● **Data for the task**:
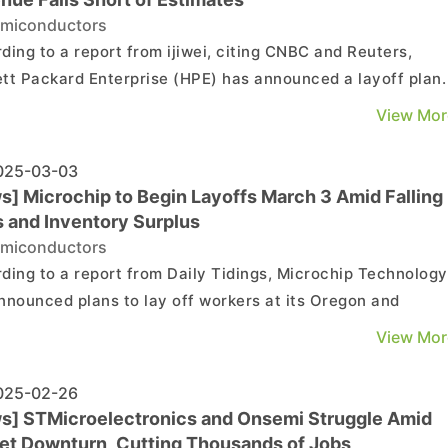
miconductors
ding to a report from ijiwei, citing CNBC and Reuters,
tt Packard Enterprise (HPE) has announced a layoff plan.
eport states that HPE will lay off 2,500 employees in the
View Mor
18 months, accounting for approximately 5% of its workfor
ing expected attrition. As of October 31, t...
25-03-03
s] Microchip to Begin Layoffs March 3 Amid Falling
s and Inventory Surplus
miconductors
ding to a report from Daily Tidings, Microchip Technology
nnounced plans to lay off workers at its Oregon and
ado facilities on the 3rd, citing weak financial performan
View Mor
clining sales. As noted by the report, Microchip
ology's Gresham facility, Fab 4, employs appr...
25-02-26
s] STMicroelectronics and Onsemi Struggle Amid
et Downturn, Cutting Thousands of Jobs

● **What the task requires**: Only the final stretch of the entries above is needed: print exactly the lines from the line containing "s] Microchip to" through the last one.

● **Response below**:
s] Microchip to Begin Layoffs March 3 Amid Falling
s and Inventory Surplus
miconductors
ding to a report from Daily Tidings, Microchip Technology
nnounced plans to lay off workers at its Oregon and
ado facilities on the 3rd, citing weak financial performan
View Mor
clining sales. As noted by the report, Microchip
ology's Gresham facility, Fab 4, employs appr...
25-02-26
s] STMicroelectronics and Onsemi Struggle Amid
et Downturn, Cutting Thousands of Jobs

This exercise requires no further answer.